In Chapter 3 we introduced the imagery debate, which concerns two different accounts of the architectural properties of mental images. One account, known as the depictive theory (Kosslyn, 1980, 1994; Kosslyn, Thompson, & Ganis, 2006), argues that we experience the visual properties of mental images because the format of these images is quasi-pictorial, and that they literally depict visual information.
The other account, propositional theory, proposes that images are not depictive, but instead describe visual properties using a logical or propositional representation (Pylyshyn, 1973, 1979b, 1981a, 2003b). It argues that the privileged properties of mental images proposed by Kosslyn and his colleagues are actually the result of the intentional fallacy: the spatial properties that Kosslyn assigns to the format of images should more properly be assigned to their contents.
The primary support for the depictive theory has come from relative complexity evidence collected from experiments on image scanning (Kosslyn, 1980) and mental rotation (Shepard & Cooper, 1982). This evidence generally shows a linear relationship between the time required to complete a task and a spatial property of an image transformation. For instance, as the distance between two locations on an image increases, so too does the time required to scan attention from one location to the other. Similarly, as the amount of rotation that must be applied to an image increases, so too does the time required to judge that the image is the same or different from another. Proponents of propositional theory have criticized these results by demonstrating that they are cognitively penetrable (Pylyshyn, 2003c): a change in tacit information eliminates the linear relationship between time and image transformation, which would not be possible if the depictive properties of mental images were primitive.
If a process such as image scanning is cognitively penetrable, then this means that subjects have the choice not to take the time to scan attention across the image. But this raises a further question: “Why should people persist on using this method when scanning entirely in their imagination where the laws of physics and the principles of spatial scanning do not apply (since there is no real space)?” (Pylyshyn, 2003b, p. 309). Pylyshyn’s theory of visual cognition provides a possible answer to this question that is intriguing, because it appeals to a key proposal of the embodied approach: cognitive scaffolding.
Pylyshyn’s scaffolding approach to mental imagery was inspired by a general research paradigm that investigated whether visual processing and mental imagery shared mechanisms. In such studies, subjects superimpose a mental image over other information that is presented visually, in order to see whether the different sources of information can interact, for instance by producing a visual illusion (Bernbaum &Chung, 1981; Finke&Schmidt, 1977; Goryo, Robinson,&Wilson, 1984; Ohkuma, 1986). This inspired what Pylyshyn (2007) called the index projection hypothesis. This hypothesis brings Pylyshyn’s theory of visual cognition into contact with embodied cognitive science, because it invokes cognitive scaffolding via the visual world.
According to the index projection hypothesis, mental images are scaffolded by visual indices that are assigned to real world (i.e., to visually present) entities.
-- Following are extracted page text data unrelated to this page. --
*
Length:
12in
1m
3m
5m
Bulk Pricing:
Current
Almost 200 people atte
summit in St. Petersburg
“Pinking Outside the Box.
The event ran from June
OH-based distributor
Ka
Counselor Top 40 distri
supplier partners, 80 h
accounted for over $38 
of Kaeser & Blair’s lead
For instance, consider Pylyshyn’s (2003b) application of the index projection hypothesis to the mental map paradigm used to study image scanning:
If, for example, you imagine the map used to study mental scanning superimposed over one of the walls in the room you are in, you can use the visual features of the wall to anchor various objects in the imagined map. In this case, the increase in time it takes to access information from loci that are further apart is easily explained since the ‘images,’ or, more neutrally, ‘thoughts’ of these objects are actually located further apart. (Pylyshyn, 2003b, p. 376, p. 374)
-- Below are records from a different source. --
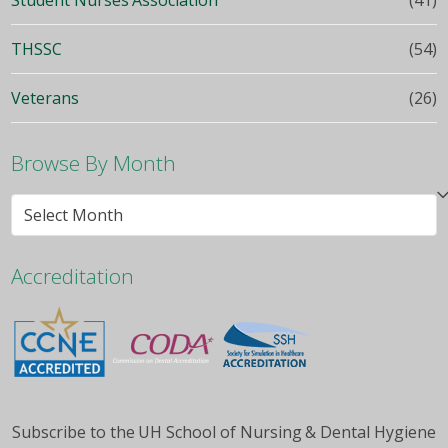
THSSC
(54)
Veterans
(26)
Browse By Month
Browse
By
Month
Accreditation
Subscribe to the UH School of Nursing & Dental Hygiene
In other words, the spatial properties revealed in mental scanning studies are not due to mental images per se, but instead arise from “the real spatial nature of the sensory world onto which they are ‘projected’” (p. 374).
If the index projection hypothesis is valid, then how does it account for mental scanning results when no external world is visible? Pylyshyn argued that in such conditions, the linear relationship between distance on an image and the time to scan it may not exist. For instance, evidence indicates that when no external information is visible, smooth attentional scanning may not be possible (Pylyshyn & Cohen, 1999). As well, the exploration of mental images is accompanied by eye movements similar to those that occur when a real scene is explored (Brandt & Stark, 1997). Pylyshyn (2007) pointed out that this result is exactly what would be predicted by the index projection hypothesis, because the eye movements would be directed to real world entities that have been assigned visual indices.
The cognitive scaffolding of mental images may not merely concern their manipulation, but might also be involved when images are created. There is a long history of the use of mental images in the art of memory (Yates, 1966). One important technique is the ancient method of loci, in which mental imagery is used to remember a sequence of ideas (e.g., ideas to be presented in a speech).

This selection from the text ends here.